Why is it useful to have a MetaData object which is not bind to an engine in SQLAlchemy?_问答_开发者

I am trying to understand the behavior of MySQL regarding the MetaData object and the engine object. This SO-Answe开发者_Go百科r describes MetaData as

a collection of table definitions

and engine as

the dialect and connection details of a specific database

So far so good. But when is it useful to have these two separated? Aren't table definitions linked to a specific database?

SQLAlchemy 0.1 didn't have a "metadata" object - the Engine was bound directly to each Table. That idea got old very quick, partially because folks wanted to declare their Table object before they connected, and "bound metadata" came along. Then, a long period of mass confusion occurred. People were in the super hard habit (since I told them to do it this way) of saying things like:

table.insert().execute()

result = table.select().execute()

I.e., no transaction, using a new connection each time. Then we'd say, "oh well you should be using a transaction, you should be more efficient about connections", and then we'd basically tell them they had to rewrite their app, and the "sqlalchemy has too many ways" meme blew up like a balloon.

At the same time, Pylons and other early WSGI frameworks were pushing hard to have multiple "apps" running at once - in some cases, different "users" would have their own set of tables each in different databases, kind of thing. More common are horizontal scaling approaches where the same tables are in many databases. I have an app here that has a "replication" system built in where records are copied from the "primary" database to the "history" database periodically, and the table metadata there is shared too.

The point is for all those use cases, users would come to SQLA and their understanding of things began with "bound metadata". Blogs and tutorials all over the place used it. And a good chunk of these users would need to break out of that system, and become completely confused that there was this whole "other way" of working. So it became clear that the "bound metadata" system was just too rigid as a default. Ideally I wish that I never implemented it at all, and I never use it myself. This is why the docs for it are pushed into just one section now, new users who only skim the docs, who by their nature add a huge support burden to the mailing list, don't find it and don't get confused. The section itself has plenty of bullets explaining exactly when and why it is confusing. I'm assuming you read it, at http://www.sqlalchemy.org/docs/core/schema.html#binding-metadata-to-an-engine-or-connection .

In fact, table definitions aren't linked to a specific database. The sqlalchemy metadata object, and all the attached objects (tables, columns, indexes, etc) define a completely abstract schema, without reference to any particular database. The engine is essentially three things: the connection info, the dialect, and a connection pool. The dialect is the important part here, it defines how to connect to a specific database, but more importantly with regards to your question, it also defines how to translate sqla's abstract schema objects (metadata et al) into sql commands specific to that database and driver.

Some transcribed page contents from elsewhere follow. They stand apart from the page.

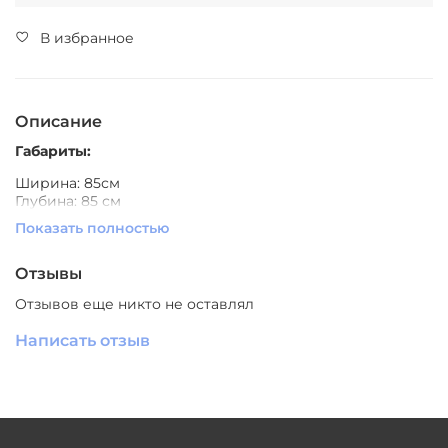
В избранное
Описание
Габариты:
Ширина: 85см
Глубина: 85 см
Высота: 38 см
Показать полностью
Ширина: 43 см
Глубина: 43 см
Высота: 46 см
Отзывы
Материал:
массив дерева, металл
Отзывов еще никто не оставлял
Цвет:
как на фото
Написать отзыв
Производитель:
Южный Китай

This separation has a number of different uses:

Applications can define their schema at the module level, creating tables and metadata when the module is imported... but not bother defining an engine til the app actually is up and running (since knowing the full connection url & dialect usually requires reading a config file or getting user input first).
You can have the situation of multiple engines tied to the same set of metadata, such as a webapp where each user/password connects to the database with it's own credentials (Not that this is efficient, but sometimes needed for security purposes). Since metadata is a global object, it wouldn't make sense to ever bind it to a particular engine in this case.
It's rare, but you can also have the reverse case, multiple metadata instances for a single engine. This case can happen when multiple subcomponents are sharing the same database, but using different table names. Also, it can happen when trying to compare the app's current schema in one metadata instance against another which was reflected from the server (such as for the purpose of schema migration). This wouldn't strictly prevent you from binding each of them to the engine, but does help demonstrate how there can usefully be multiple metadata or engine instances.

There's probably some more use-cases I just can't think of right now, but that should give you the general idea of why they are conceptually separate from eachother.